Providing secure and reliable data storage is one of the most vital responsibilities of any IT team. If you select the wrong data warehousing service, business performance, budgets and security can suffer. AWS offers many services for storing, managing and analyzing data in a scalable and reliable way. The following are two well-known examples:
- Amazon Relational Database Service (RDS). Manages full database deployments in the cloud and supports widely used database engines, such as MySQL, PostgreSQL, MariaDB, SQL Server, Oracle Database and Db2.
- Amazon Redshift. Manages compute and storage cloud infrastructure to support data warehouse and data lake approaches -- enables Redshift to access and analyze large amounts of data stored internally or remotely.

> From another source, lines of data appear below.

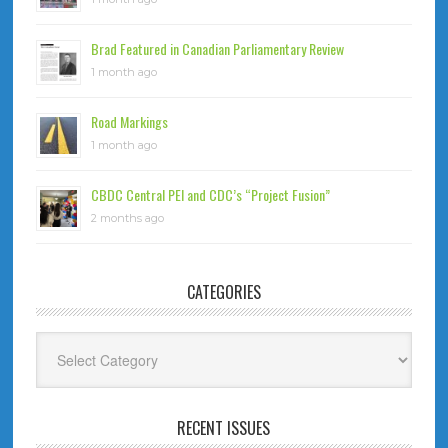
Brad Featured in Canadian Parliamentary Review
1 month ago
Road Markings
1 month ago
CBDC Central PEI and CDC’s “Project Fusion”
2 months ago
CATEGORIES
Categories
RECENT ISSUES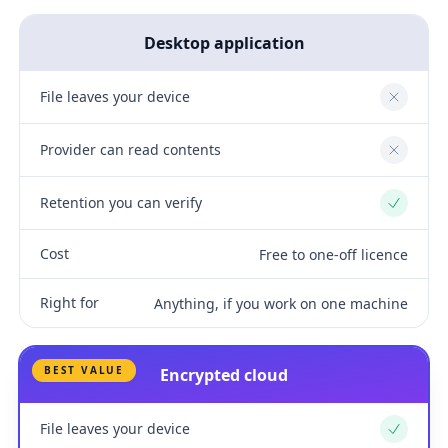
Desktop application
File leaves your device
No
Provider can read contents
No
Retention you can verify
Yes
Cost
Free to one-off licence
Right for
Anything, if you work on one machine
BEST VALUE
Encrypted cloud
File leaves your device
Yes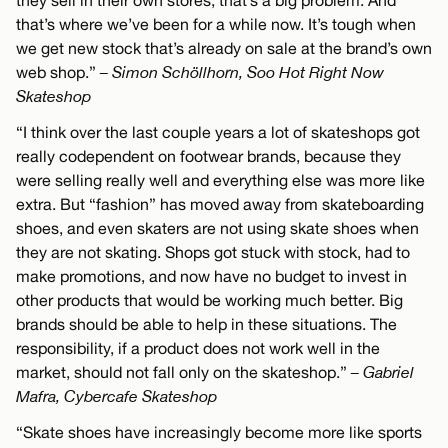
they sell in their own stores, that’s a big problem. And
that’s where we’ve been for a while now. It’s tough when
we get new stock that’s already on sale at the brand’s own
web shop.”
– Simon Schöllhorn, Soo Hot Right Now
Skateshop
“I think over the last couple years a lot of skateshops got
really codependent on footwear brands, because they
were selling really well and everything else was more like
extra. But “fashion” has moved away from skateboarding
shoes, and even skaters are not using skate shoes when
they are not skating. Shops got stuck with stock, had to
make promotions, and now have no budget to invest in
other products that would be working much better. Big
brands should be able to help in these situations. The
responsibility, if a product does not work well in the
market, should not fall only on the skateshop.”
– Gabriel
Mafra, Cybercafe Skateshop
“Skate shoes have increasingly become more like sports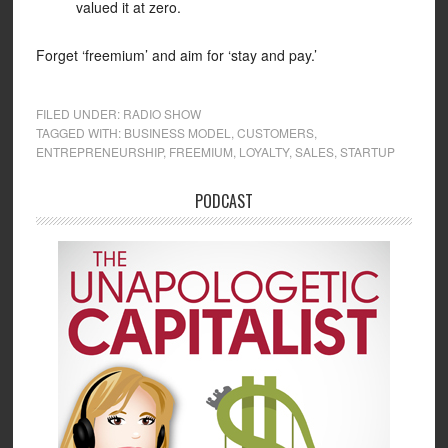
valued it at zero.
Forget ‘freemium’ and aim for ‘stay and pay.’
FILED UNDER:
RADIO SHOW
TAGGED WITH:
BUSINESS MODEL
,
CUSTOMERS
,
ENTREPRENEURSHIP
,
FREEMIUM
,
LOYALTY
,
SALES
,
STARTUP
PODCAST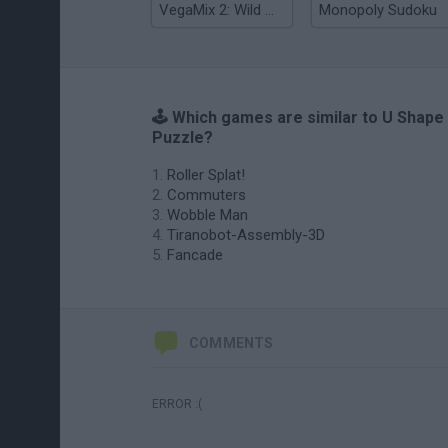
VegaMix 2: Wild West
Monopoly Sudoku
🕹️ Which games are similar to U Shape
Puzzle?
Roller Splat!
Commuters
Wobble Man
Tiranobot-Assembly-3D
Fancade
COMMENTS
ERROR :(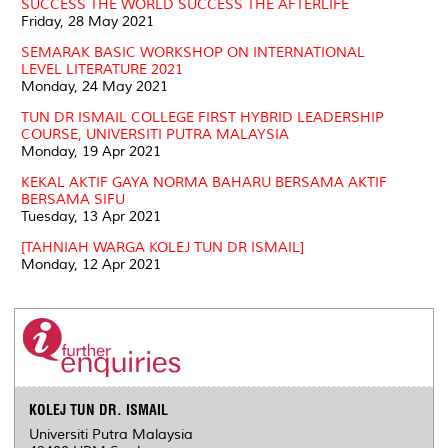
SUCCESS THE WORLD SUCCESS THE AFTERLIFE
Friday, 28 May 2021
SEMARAK BASIC WORKSHOP ON INTERNATIONAL
LEVEL LITERATURE 2021
Monday, 24 May 2021
TUN DR ISMAIL COLLEGE FIRST HYBRID LEADERSHIP
COURSE, UNIVERSITI PUTRA MALAYSIA
Monday, 19 Apr 2021
KEKAL AKTIF GAYA NORMA BAHARU BERSAMA AKTIF
BERSAMA SIFU
Tuesday, 13 Apr 2021
[TAHNIAH WARGA KOLEJ TUN DR ISMAIL]
Monday, 12 Apr 2021
KOLEJ TUN DR. ISMAIL
Universiti Putra Malaysia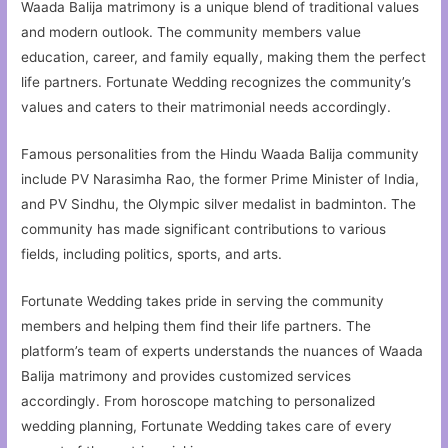
Waada Balija matrimony is a unique blend of traditional values
and modern outlook. The community members value
education, career, and family equally, making them the perfect
life partners. Fortunate Wedding recognizes the community’s
values and caters to their matrimonial needs accordingly.
Famous personalities from the Hindu Waada Balija community
include PV Narasimha Rao, the former Prime Minister of India,
and PV Sindhu, the Olympic silver medalist in badminton. The
community has made significant contributions to various
fields, including politics, sports, and arts.
Fortunate Wedding takes pride in serving the community
members and helping them find their life partners. The
platform’s team of experts understands the nuances of Waada
Balija matrimony and provides customized services
accordingly. From horoscope matching to personalized
wedding planning, Fortunate Wedding takes care of every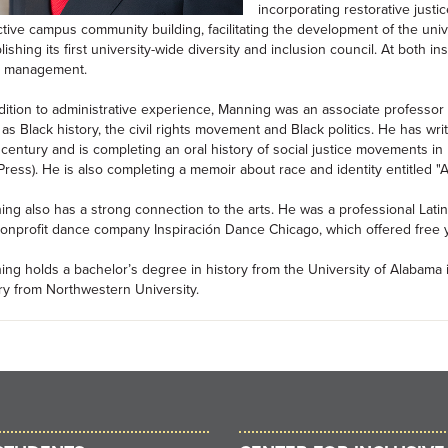
incorporating restorative justi
tive campus community building, facilitating the development of the uni
lishing its first university-wide diversity and inclusion council. At both 
is management.
dition to administrative experience, Manning was an associate professor o
as Black history, the civil rights movement and Black politics. He has wr
century and is completing an oral history of social justice movements in
ress). He is also completing a memoir about race and identity entitled "A
ng also has a strong connection to the arts. He was a professional Lati
onprofit dance company Inspiración Dance Chicago, which offered free yo
ng holds a bachelor’s degree in history from the University of Alabama 
ry from Northwestern University.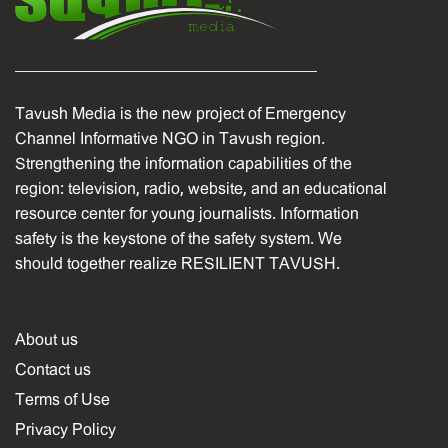
Tavush Media is the new project of Emergency
Channel Informative NGO in Tavush region.
Strengthening the information capabilities of the
region: television, radio, website, and an educational
resource center for young journalists. Information
safety is the keystone of the safety system. We
should together realize RESILIENT TAVUSH.
About us
Contact us
Terms of Use
Privacy Policy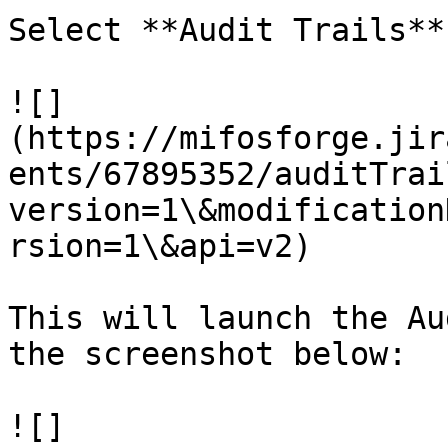
Select **Audit Trails**.
![]
(https://mifosforge.jir
ents/67895352/auditTrai
version=1\&modification
rsion=1\&api=v2)

This will launch the Au
the screenshot below:

![]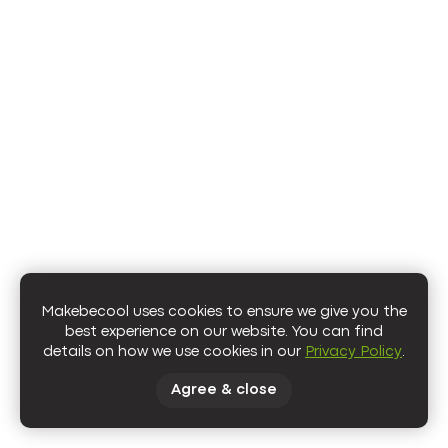
https://www.squarespace.com/logo
Makebecool uses cookies to ensure we give you the
best experience on our website. You can find
details on how we use cookies in our
Privacy Policy
.
Agree & close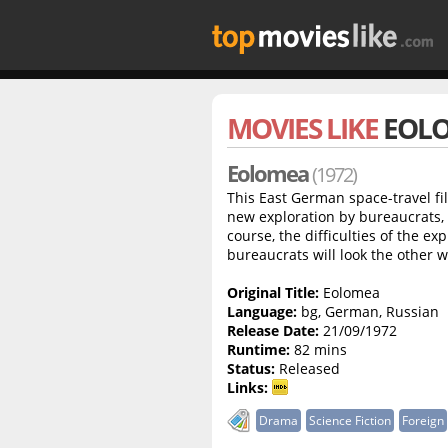
MOVIES LIKE
EOL
Eolomea
(1972)
This East German space-travel fil
new exploration by bureaucrats, c
course, the difficulties of the exp
bureaucrats will look the other 
Original Title:
Eolomea
Language:
bg, German, Russian
Release Date:
21/09/1972
Runtime:
82 mins
Status:
Released
Links:
Drama
Science Fiction
Foreign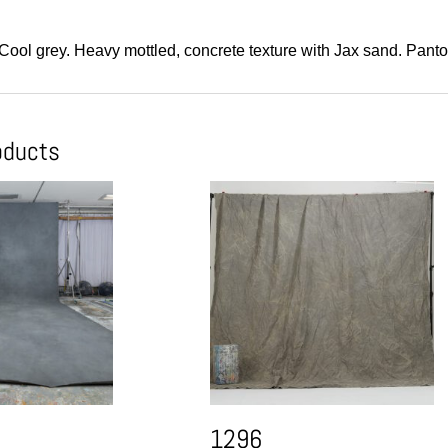
 Cool grey. Heavy mottled, concrete texture with Jax sand. Pant
oducts
1296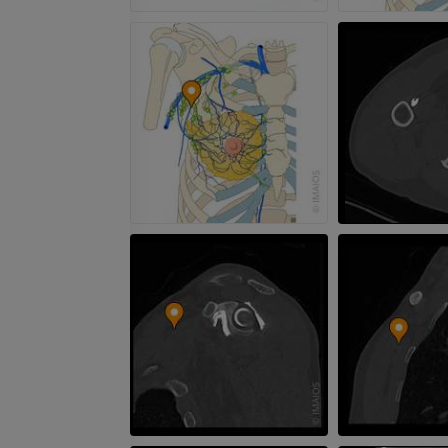
PREMIUM
Radiography upper
extremity
CT arthrograp
Radiography
CT arthrogram
PREMIUM
PREMIUM
Upper extremity
MRI ankle and 
Illustrations
MRI
PREMIUM
PREMIUM
Arteriography upper
Forefoot MRI
extremity
MRI
Angiography
PREMIUM
FREE
Lower limb CT
Visible Human Project
CT
Photography
PREMIUM
PREMIUM
Leg arteries a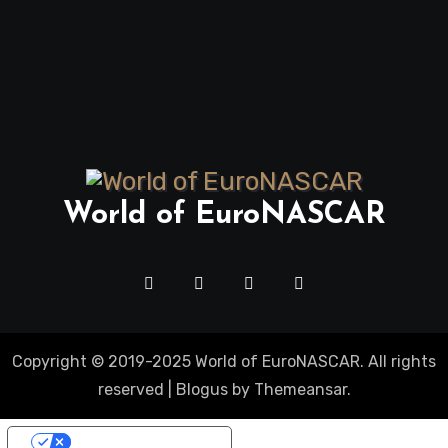
World of EuroNASCAR
Copyright © 2019-2025 World of EuroNASCAR. All rights
reserved
|
Blogus
by
Themeansar
.
Your Privacy Choices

Essentially, Amazon RDS and Redshift equip application owners with a programmatic way to store and access data and make it available to end users. While these two AWS database services share similarities, they were built to solve different problems. Learn about the key differences in structure, scalability, data access and cost to find out which one to use.
Structure and design
The most important difference between RDS and Redshift is their data processing design.
RDS
As a relational database service, RDS follows an online transaction processing design. OLTP programs follow a transactional process that protects data from concurrent changes and corruption from failed processes. RDS is meant to serve online, real-time transactions that require an immediate response.
Redshift
Redshift follows an online analytical processing (OLAP) approach that organizes data from data warehouses into structured data cubes to prepare it for queries. Redshift suits jobs with longer and heavier data analysis that can be executed asynchronously on much larger data sets than RDS.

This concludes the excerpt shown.